- **Activity**:
How many lines in the records below hold the string "Gradačac"? Answer with the number alone.

- **Data to use**:
====================

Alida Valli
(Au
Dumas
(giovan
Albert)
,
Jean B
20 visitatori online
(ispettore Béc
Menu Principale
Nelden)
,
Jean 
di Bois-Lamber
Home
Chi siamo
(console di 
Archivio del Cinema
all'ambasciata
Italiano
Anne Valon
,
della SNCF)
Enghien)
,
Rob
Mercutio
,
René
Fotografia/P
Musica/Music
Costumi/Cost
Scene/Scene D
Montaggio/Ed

====================

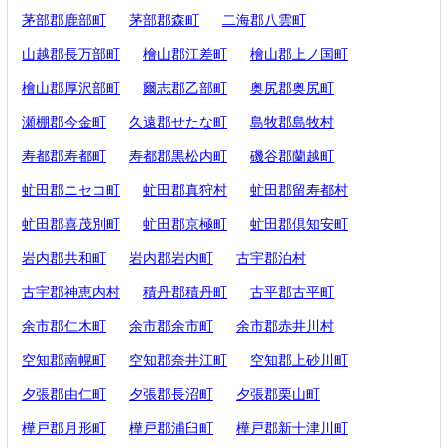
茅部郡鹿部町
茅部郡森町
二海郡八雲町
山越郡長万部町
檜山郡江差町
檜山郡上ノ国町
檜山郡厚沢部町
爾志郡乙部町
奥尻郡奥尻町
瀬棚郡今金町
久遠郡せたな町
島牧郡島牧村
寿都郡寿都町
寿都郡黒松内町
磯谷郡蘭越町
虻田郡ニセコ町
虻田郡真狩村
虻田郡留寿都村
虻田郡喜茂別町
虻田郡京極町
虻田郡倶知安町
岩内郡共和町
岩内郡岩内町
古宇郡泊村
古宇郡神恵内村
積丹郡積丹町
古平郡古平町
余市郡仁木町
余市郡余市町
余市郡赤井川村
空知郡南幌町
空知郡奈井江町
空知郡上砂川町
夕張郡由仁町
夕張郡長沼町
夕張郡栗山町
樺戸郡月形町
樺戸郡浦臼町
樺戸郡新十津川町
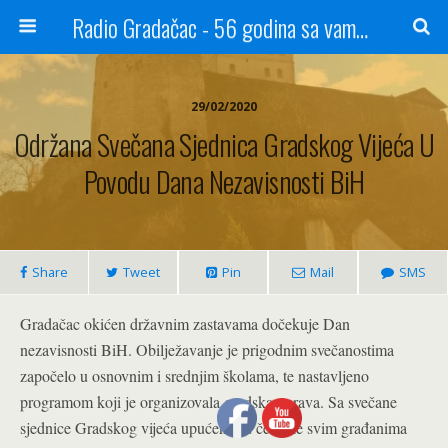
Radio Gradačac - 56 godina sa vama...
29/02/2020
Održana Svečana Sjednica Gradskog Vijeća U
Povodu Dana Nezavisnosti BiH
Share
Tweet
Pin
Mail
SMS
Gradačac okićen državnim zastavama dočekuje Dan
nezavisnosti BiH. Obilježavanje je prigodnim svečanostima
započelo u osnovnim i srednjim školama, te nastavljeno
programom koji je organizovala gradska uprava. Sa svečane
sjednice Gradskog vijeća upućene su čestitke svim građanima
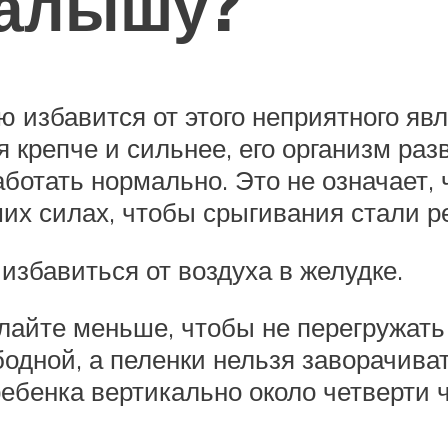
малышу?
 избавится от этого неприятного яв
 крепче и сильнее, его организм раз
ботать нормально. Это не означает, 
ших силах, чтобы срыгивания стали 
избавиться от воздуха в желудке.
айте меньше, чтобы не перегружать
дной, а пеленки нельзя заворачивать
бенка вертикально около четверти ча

====================

- **Your response**:
2